The objective of the study was to evaluate the safety and therapeutic efficacy of intralesional administration of doxorubicin in brain gliomas. Ten patients with recurrent grade III or IV glioma were enrolled in the study, after the second operation. All patients had not responded to radiation therapy. Chemotherapy was administered directly in the tumor through an Ommaya pump placed in the site of disease at the time of craniotomy. Doxorubicin 0.5 mg was administered in the Ommaya reservoir every 24 hours on days 1 to 10. Patients were evaluated at 6- to 8-week intervals until tumor progression and death. All patients were evaluated for response. Six of 10 patients had clinical improvement lasting from 12 to 73 weeks. Objective radiologic response was observed in 5 of 10 (50%) patients. One patient achieved complete response with time to disease progression of 119 weeks, and 4 patients had a partial response (duration 14-39 weeks) with 25% or more reduction of tumor volume on computed tomography scan compared with pretreatment measurements. Time to disease progression in patients who responded after the intratumoral chemotherapy was 39.83 +/- 40.5 weeks. One additional patient had stable disease for a duration of 12 weeks. The median survival of the patients with response was 55.17 +/- 54.22 weeks (range: 21-164 weeks), whereas survival of those who did not respond was 17.0 +/- 12.36 weeks (range: 8-35) (Mann Whitney U test: z = -2.13, p = 0.033). The median survival of all 10 patients was 39.9 +/- 45.52 weeks (range: 8-73 weeks). Bifrontal headache was reported in 4 of 10 patients immediately after the administration of doxorubicin. There were no other clinically significant adverse reactions either in the brain or systematically. Intralesional administration of doxorubicin appears to be a safe and effective treatment and should be further explored in the management of brain gliomas resistant to conventional forms of treatment.

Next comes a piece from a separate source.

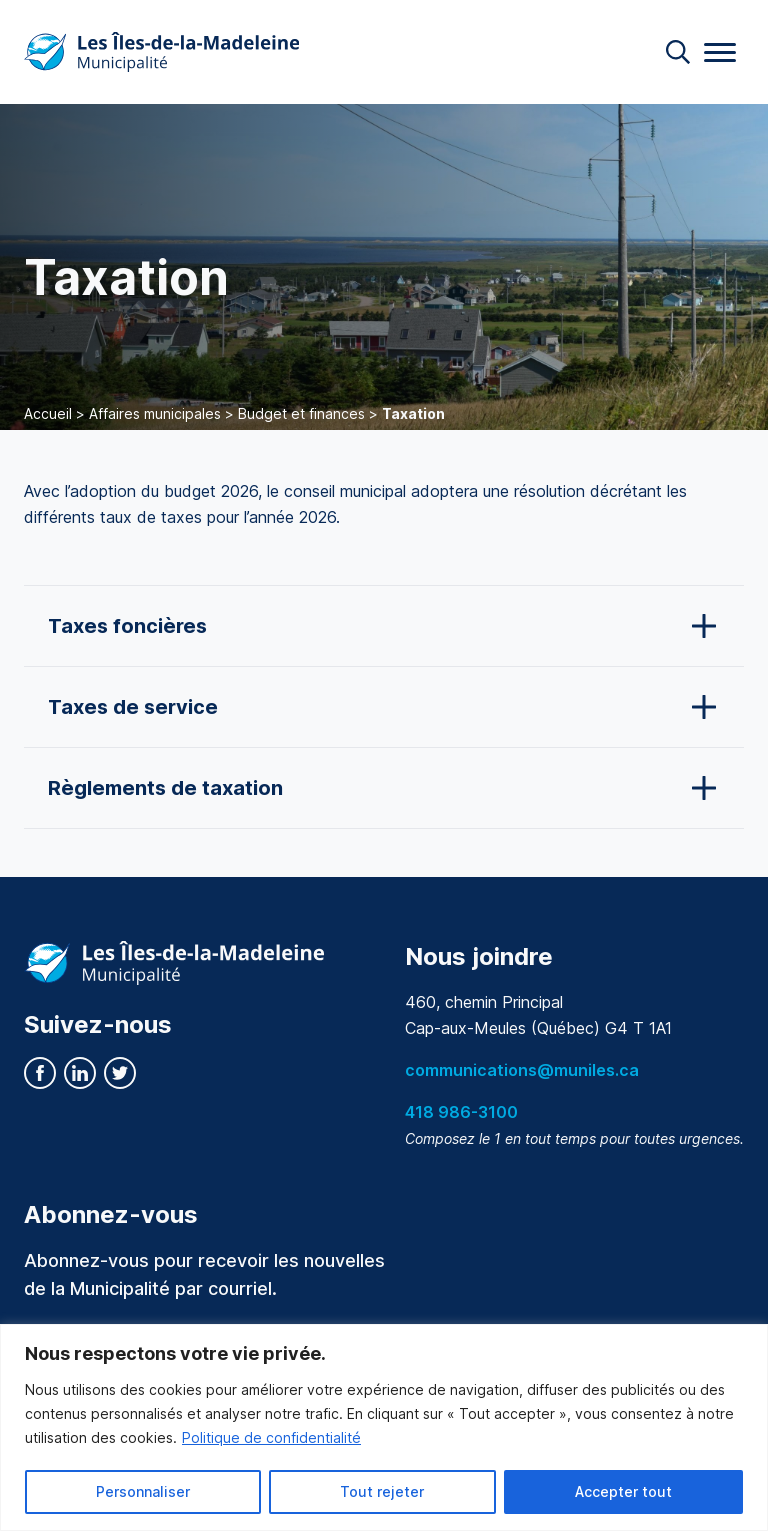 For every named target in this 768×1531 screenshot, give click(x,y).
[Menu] (720, 52)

本研究的目的是评估病灶内注射阿霉素治疗脑胶质瘤的安全性和疗效。10例复发性III级或IV级胶质瘤患者在第二次手术后入组本研究。所有患者对放射治疗均无反应。在开颅手术时,通过放置在病灶部位的Ommaya泵将化疗药物直接注入肿瘤内。在第1至10天,每24小时向Ommaya储液器中注入0.5mg阿霉素。每6至8周对患者进行评估,直至肿瘤进展和死亡。对所有患者进行反应评估。10例患者中有6例临床症状改善持续12至73周。10例患者中有5例(50%)观察到客观的影像学反应。1例患者达到完全缓解,疾病进展时间为119周,4例患者部分缓解(持续时间14 - 39周),与治疗前测量相比,计算机断层扫描显示肿瘤体积缩小25%或更多。瘤内化疗后有反应的患者疾病进展时间为39.83±40.5周。另有1例患者疾病稳定持续12周。有反应患者的中位生存期为55.17±54.22周(范围:21 - 164周),而无反应患者的生存期为17.0±12.36周(范围:8 - 35周)(曼 - 惠特尼U检验:z = -2.13,p = 0.033)。10例患者的中位生存期为39.9±45.52周(范围:8 - 73周)。10例患者中有4例在注射阿霉素后立即报告出现双侧额部头痛。在脑部或全身均未出现其他具有临床意义的不良反应。病灶内注射阿霉素似乎是一种安全有效的治疗方法,在对传统治疗方式耐药的脑胶质瘤治疗中应进一步探索。